Eugène, dont la vie était totalement consacrée à servir les autres, en vint maintenant à une importante découverte : il ne pourrait bien servir les autres que s’il s’occupait de son propre bien-être. Autrement, il n’aurait plus rien à offrir aux autres :
Le besoin était pressant car mon esprit est si borné, mon cœur si vide de Dieu que les soins extérieurs de mon ministère, qui me jettent dans une continuelle dépendance des autres, me préoccupent tellement que j’en suis venu au point de n’avoir plus du tout de cet esprit intérieur qui avait autrefois fait ma consolation et mon bonheur.…
Eugène avait dépensé son énergie et ses ressources en étant dépouillé de lui-même vis-à-vis des autres, mais il avait ignoré son bien-être personnel spirituel et physique.
Je n’agis plus que comme une machine dans tout ce qui me regarde personnellement. Il semble que je ne suis plus capable de penser dès qu’il faut m’occuper de moi-même. S’il en est ainsi quel bien pourrais-je faire aux autres? Aussi se mêle-t-il mille imperfections dans mes rapports habituels avec le prochain qui me font peut-être perdre tout le mérite d’une vie qui est entièrement consacrée à son service..
À 36 ans d’âge, il était en train d’apprendre qu’il ne pourrait être tout le temps un « jeune enthousiaste », sautant d’un projet à l’autre.

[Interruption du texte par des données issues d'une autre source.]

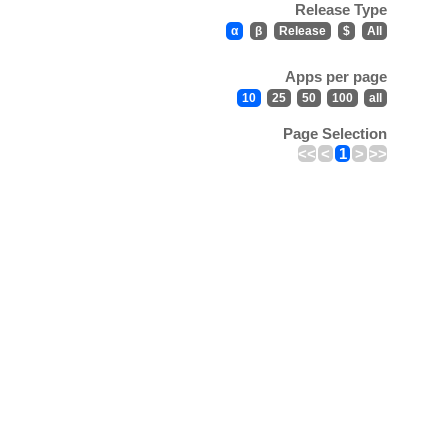
Release Type
α
β
Release
$
All
Apps per page
10
25
50
100
all
Page Selection
<<
<
1
>
>>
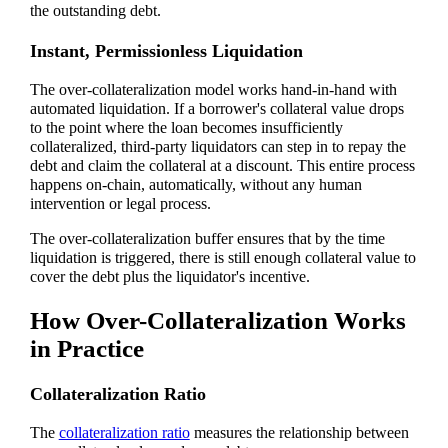
the outstanding debt.
Instant, Permissionless Liquidation
The over-collateralization model works hand-in-hand with
automated liquidation. If a borrower's collateral value drops
to the point where the loan becomes insufficiently
collateralized, third-party liquidators can step in to repay the
debt and claim the collateral at a discount. This entire process
happens on-chain, automatically, without any human
intervention or legal process.
The over-collateralization buffer ensures that by the time
liquidation is triggered, there is still enough collateral value to
cover the debt plus the liquidator's incentive.
How Over-Collateralization Works
in Practice
Collateralization Ratio
The
collateralization ratio
measures the relationship between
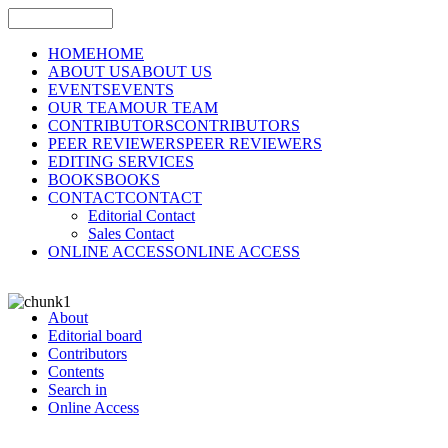
HOME
HOME
ABOUT US
ABOUT US
EVENTS
EVENTS
OUR TEAM
OUR TEAM
CONTRIBUTORS
CONTRIBUTORS
PEER REVIEWERS
PEER REVIEWERS
EDITING SERVICES
BOOKS
BOOKS
CONTACT
CONTACT
Editorial Contact
Sales Contact
ONLINE ACCESS
ONLINE ACCESS
About
Editorial board
Contributors
Contents
Search in
Online Access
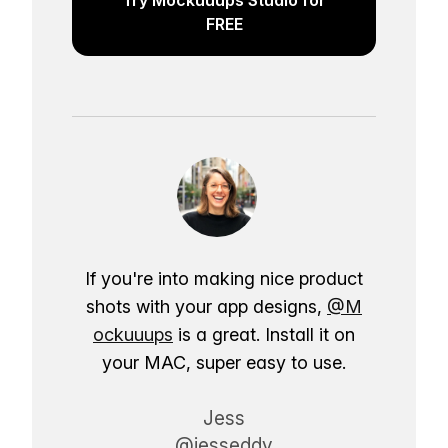
FREE
If you're into making nice product
shots with your app designs,
@M
ockuuups
is a great. Install it on
your MAC, super easy to use.
Jess
@jesseddy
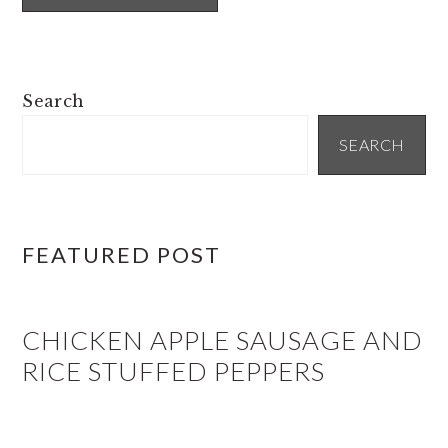
PRIMARY
Search
SIDEBAR
SEARCH
FEATURED POST
CHICKEN APPLE SAUSAGE AND
RICE STUFFED PEPPERS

Il avait besoin de prendre soin de lui-même de façon à rendre des services plus efficaces aux autres.
Cet état a justement de quoi m’alarmer; il y a longtemps que je le sais sans avoir pu encore y remédier. Je vais aujourd’hui, avec le secours de Dieu, travailler soigneusement à mettre un tel ordre dans mes actions que chaque chose reprenne sa place afin que la charité du prochain ne me fasse pas manquer à la charité que je me dois à moi-même d’autant plus que le meilleur moyen pour être vraiment utile au prochain sera indubitablement de travailler beaucoup sur moi-même.
Notes de retraite, mai 1818, E.O. XV, n. 145
Après des mois d’absence, voici Eugène de Mazenod de retour à Aix. Au « besoin pressant » qui l’attend , il se consacre corps et âme, préparant sans le savoir, un burn-out comme plusieurs d’entre nous ont goûté.
Un unique souci : les tâches à accomplir. Au détriment de toute vie intérieure et de ce ‘’frère Âne » qu’il malmène sans répit. Incapacité « de penser dès qu’il faut m’occuper de moi-même, reconnaît-il. « Mille imperfection » dans les « rapports habituels avec autrui ». Et l’inévitable question : » » S’il en est ainsi quel bien pourrais-je faire aux autres?
Tant de constatations « alarmantes » réclament une attention immédiate. Décision difficile à prendre quand on ignore les demi-mesures. Heureusement, « le secours de Dieu » peut aider à « tout remettre en ordre ».
Les Notes de retraite d’Eugène sont un solide avertissement des dangers qui guettent les bourreaux de travail invétérés. Elles nous disent aussi la foi éclairée du Fondateur. Une foi toute « mazenodienne » confiante dans « le secours de Dieu » tout en sachant qu’il lui appartient d’être lui-même l’agent de son propre cheminement.